Devon grew up in an Orthodox household in Montreal and “was fortunate to have been raised by wonderful, loving parents who taught me well,” he said.
“My dad was a genius,” he continued. “My father could quote the meforshim by heart, but then would also come out one of his many seforim and let us see it for ourselves to be sure there was no misquoting.
The inspiration for GAAD came from Devon’s father. That was over a decade ago; Devon was a back-end developer for AmericanIdol.com and did work that was seen by millions. Meanwhile, her father, who sardonically called himself a survivor of “Auschwitz and Dachau Universities,” was having trouble with the bank.
Devon’s father’s eyesight and hearing began to suffer when he reached his 80s and, according to Devon, using paratransit to physically get to the bank took all day and could involve hours of work. waiting in the sun without a bathroom. The web should have been the solution, but the bank’s website was inaccessible.
“I believed developers and designers made their websites and apps inaccessible out of ignorance, not malice.” –Joe Devon
Devon was so upset that he wrote a blog post proposing a global accessibility awareness day. “I believed that developers and designers made their websites and apps inaccessible out of ignorance, not out of malice,” he said. “And I postulated that increasing awareness would improve the situation.”
GAAD took off this first year with 16 cities hosting events. In year two, there was one tweet per minute on the hashtag #GAAD, and in year three, the bank whose inaccessible website inspired the day wrote to GAAD. They knew their accessibility was bad and they were organizing an internal event to improve things.
“I never announced their name publicly and to this day they have no idea they were the inspiration,” Devon said.
Other notable GAAD celebrations include a Stevie Wonder concert on the Apple campus, Microsoft launching the Xbox Adaptive Controller for people with disabilities, and major tech companies starting changing their homepages in honor of the day. .
GAAD is a community event, so anyone can participate. Public events are listed online at accessibilite.day. Devon said they recently listed about 200 public events around the world and they estimate there are at least 200 events at private companies that are not publicized. Additionally, Apple typically holds accessibility sessions in each of its more than 500 stores worldwide throughout the week.
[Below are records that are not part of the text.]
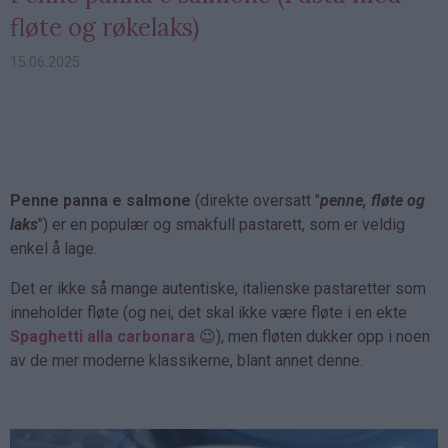
fløte og røkelaks)
15.06.2025
Penne panna e salmone
(direkte oversatt "
penne, fløte og
laks
") er en populær og smakfull pastarett, som er veldig
enkel å lage.
Det er ikke så mange autentiske, italienske pastaretter som
inneholder fløte (og nei, det skal ikke være fløte i en ekte
Spaghetti alla carbonara
😉), men fløten dukker opp i noen
av de mer moderne klassikerne, blant annet denne.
For people who want to recognize GAAD on May 19, they can try surfing their employer’s website with the mouse disabled, writing a blog post, or tweeting to influencers about the day. For businesses, celebrating GAAD depends on where they are on their accessibility journey.
“Yes [a business is] later they might want to host a public event to share what they’re doing and talk about how becoming more accessible is good for business,” Devon said. “For others earlier in their journey, an internal event is more appropriate to further engage product managers, designers and developers on the importance of designing accessible products.”
This year, GAAD is hosting an event with Microsoft Accessibility Director Jenny Lay-Flurrie and former Congressman Tony Coelho (D—Los Banos), the architect of the Americans with Disabilities Act, for a update on digital accessibility and the law.
“What GAAD taught me is that one person can make a difference,” Devon said. “I would even say that there is a formula for it. Have a vision, build a community around it, share it with the world, and add some luck. I only wish my dad could see more of what GAAD has become.